Every line below from the one containing "This screenshot has width=980, height=1125." through the one containing "In order to click on 2a" must be transcribed exactly. Omit all lines outside that stretch.

━━ MATERIAL FOR THIS EXERCISE ━━

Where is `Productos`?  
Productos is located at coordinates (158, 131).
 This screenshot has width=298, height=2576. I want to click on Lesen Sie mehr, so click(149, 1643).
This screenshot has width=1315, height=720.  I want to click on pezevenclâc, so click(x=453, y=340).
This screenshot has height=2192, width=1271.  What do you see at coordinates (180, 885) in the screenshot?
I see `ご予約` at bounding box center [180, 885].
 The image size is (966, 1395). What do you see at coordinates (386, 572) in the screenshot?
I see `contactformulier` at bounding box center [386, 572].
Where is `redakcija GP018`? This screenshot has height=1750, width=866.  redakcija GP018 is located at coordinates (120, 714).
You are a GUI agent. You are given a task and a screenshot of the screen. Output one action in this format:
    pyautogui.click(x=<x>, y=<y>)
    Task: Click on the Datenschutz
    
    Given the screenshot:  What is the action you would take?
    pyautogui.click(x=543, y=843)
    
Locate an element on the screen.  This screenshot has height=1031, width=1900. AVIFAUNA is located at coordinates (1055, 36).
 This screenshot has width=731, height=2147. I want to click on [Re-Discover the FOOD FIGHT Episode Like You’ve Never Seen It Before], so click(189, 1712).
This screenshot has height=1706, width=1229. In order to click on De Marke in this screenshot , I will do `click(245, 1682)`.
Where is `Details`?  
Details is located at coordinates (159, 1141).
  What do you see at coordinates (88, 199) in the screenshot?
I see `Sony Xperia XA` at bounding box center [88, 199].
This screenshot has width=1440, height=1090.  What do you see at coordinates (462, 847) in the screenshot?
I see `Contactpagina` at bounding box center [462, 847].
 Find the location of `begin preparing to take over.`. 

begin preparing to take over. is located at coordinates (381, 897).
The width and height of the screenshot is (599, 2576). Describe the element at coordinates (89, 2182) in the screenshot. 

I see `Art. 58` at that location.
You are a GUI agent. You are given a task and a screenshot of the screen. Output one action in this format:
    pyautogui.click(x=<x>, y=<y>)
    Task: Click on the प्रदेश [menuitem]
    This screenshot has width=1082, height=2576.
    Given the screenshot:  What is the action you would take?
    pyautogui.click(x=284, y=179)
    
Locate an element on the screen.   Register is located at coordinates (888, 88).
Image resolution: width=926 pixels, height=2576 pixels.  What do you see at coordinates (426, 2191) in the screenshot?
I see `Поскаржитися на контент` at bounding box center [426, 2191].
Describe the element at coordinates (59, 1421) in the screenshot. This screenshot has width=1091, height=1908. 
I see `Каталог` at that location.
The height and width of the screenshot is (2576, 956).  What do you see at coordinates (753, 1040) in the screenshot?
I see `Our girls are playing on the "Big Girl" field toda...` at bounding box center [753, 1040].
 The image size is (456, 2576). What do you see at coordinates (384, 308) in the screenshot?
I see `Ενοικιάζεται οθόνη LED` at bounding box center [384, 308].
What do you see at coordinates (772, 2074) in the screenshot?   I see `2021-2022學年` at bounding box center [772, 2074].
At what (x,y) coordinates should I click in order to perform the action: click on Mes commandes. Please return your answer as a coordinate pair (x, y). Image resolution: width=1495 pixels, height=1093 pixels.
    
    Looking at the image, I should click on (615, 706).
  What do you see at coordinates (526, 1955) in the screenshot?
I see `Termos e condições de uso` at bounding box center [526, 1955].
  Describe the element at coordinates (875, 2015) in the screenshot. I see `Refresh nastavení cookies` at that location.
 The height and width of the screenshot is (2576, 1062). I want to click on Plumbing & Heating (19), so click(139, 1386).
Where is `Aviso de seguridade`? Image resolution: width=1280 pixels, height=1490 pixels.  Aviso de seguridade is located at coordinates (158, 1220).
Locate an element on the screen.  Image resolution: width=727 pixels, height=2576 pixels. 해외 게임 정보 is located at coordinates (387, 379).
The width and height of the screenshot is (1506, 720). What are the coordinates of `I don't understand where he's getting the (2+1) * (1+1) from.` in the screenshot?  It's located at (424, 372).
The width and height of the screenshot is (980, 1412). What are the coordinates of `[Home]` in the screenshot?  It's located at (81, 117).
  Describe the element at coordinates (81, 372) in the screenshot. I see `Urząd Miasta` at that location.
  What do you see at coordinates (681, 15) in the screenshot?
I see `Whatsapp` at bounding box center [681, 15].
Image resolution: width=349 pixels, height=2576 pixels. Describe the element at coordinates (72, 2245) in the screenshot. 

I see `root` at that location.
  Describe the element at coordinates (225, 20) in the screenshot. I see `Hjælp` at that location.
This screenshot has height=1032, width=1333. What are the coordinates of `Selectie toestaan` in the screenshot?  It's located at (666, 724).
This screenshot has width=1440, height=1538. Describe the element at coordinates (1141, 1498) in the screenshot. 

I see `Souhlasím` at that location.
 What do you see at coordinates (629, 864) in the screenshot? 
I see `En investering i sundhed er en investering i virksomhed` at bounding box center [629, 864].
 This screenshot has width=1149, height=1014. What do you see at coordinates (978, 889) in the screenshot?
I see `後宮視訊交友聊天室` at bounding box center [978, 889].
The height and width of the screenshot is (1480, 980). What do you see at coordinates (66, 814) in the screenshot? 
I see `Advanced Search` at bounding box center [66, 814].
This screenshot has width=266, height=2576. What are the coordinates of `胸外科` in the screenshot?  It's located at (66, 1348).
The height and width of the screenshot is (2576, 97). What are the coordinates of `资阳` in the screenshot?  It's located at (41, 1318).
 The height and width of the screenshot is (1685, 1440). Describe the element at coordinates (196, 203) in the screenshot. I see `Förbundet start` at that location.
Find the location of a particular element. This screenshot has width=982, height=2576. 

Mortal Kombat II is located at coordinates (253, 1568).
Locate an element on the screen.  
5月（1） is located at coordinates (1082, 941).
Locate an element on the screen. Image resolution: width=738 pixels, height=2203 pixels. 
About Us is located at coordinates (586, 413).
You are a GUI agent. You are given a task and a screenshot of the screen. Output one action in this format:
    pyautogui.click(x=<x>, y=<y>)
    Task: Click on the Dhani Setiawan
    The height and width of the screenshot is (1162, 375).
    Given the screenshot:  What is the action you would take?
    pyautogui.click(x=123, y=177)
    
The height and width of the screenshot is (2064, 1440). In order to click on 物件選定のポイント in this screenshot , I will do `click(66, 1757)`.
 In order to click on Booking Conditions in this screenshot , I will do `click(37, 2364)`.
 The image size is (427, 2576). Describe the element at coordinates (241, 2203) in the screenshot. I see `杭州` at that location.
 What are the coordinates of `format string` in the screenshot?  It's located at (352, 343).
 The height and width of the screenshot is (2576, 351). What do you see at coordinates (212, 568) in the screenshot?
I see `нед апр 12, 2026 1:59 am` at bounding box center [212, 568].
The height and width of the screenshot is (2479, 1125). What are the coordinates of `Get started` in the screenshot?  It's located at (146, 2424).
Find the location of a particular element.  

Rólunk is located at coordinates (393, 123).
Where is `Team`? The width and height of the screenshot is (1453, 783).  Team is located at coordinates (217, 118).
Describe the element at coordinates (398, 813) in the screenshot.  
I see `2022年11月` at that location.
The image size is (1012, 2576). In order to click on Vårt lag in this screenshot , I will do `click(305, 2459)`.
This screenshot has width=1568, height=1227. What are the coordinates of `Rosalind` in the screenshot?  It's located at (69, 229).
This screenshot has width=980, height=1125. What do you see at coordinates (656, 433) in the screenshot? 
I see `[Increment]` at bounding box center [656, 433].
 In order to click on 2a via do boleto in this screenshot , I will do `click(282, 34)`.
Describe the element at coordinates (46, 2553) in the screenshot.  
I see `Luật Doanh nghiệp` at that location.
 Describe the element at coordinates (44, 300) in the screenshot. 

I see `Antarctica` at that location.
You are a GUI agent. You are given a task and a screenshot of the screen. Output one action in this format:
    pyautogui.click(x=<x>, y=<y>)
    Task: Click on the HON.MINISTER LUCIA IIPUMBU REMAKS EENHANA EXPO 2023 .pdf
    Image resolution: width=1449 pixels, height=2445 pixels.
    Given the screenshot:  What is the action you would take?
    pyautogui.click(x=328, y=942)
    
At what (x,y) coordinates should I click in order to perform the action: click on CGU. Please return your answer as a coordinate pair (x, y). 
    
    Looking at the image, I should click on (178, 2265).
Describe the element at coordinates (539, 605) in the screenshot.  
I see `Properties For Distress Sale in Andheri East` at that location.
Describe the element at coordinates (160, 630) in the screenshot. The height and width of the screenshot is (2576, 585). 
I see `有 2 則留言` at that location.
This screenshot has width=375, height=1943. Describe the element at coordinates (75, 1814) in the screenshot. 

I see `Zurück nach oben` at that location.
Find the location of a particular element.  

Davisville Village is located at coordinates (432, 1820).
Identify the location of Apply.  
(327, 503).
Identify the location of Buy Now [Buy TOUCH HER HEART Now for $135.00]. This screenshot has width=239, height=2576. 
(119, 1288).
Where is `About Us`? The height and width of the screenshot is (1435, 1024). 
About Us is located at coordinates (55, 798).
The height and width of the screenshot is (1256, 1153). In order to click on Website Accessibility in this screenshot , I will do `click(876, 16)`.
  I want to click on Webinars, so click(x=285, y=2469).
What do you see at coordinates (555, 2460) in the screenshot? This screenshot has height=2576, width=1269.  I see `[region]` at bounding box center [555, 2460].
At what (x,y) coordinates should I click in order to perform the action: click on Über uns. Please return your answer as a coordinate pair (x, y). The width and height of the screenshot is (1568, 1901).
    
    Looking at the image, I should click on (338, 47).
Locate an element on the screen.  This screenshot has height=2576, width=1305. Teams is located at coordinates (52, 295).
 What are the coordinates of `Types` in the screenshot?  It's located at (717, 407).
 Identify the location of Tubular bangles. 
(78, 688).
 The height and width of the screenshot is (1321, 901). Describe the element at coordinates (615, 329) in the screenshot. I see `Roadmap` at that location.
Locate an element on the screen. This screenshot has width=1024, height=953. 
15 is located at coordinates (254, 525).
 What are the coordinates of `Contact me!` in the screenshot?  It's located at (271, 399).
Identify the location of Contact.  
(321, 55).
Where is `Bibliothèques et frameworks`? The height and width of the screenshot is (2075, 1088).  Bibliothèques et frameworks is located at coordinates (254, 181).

━━━

**ANSWER BELOW**
This screenshot has width=980, height=1125. What do you see at coordinates (656, 433) in the screenshot? 
I see `[Increment]` at bounding box center [656, 433].
 In order to click on 2a via do boleto in this screenshot , I will do `click(282, 34)`.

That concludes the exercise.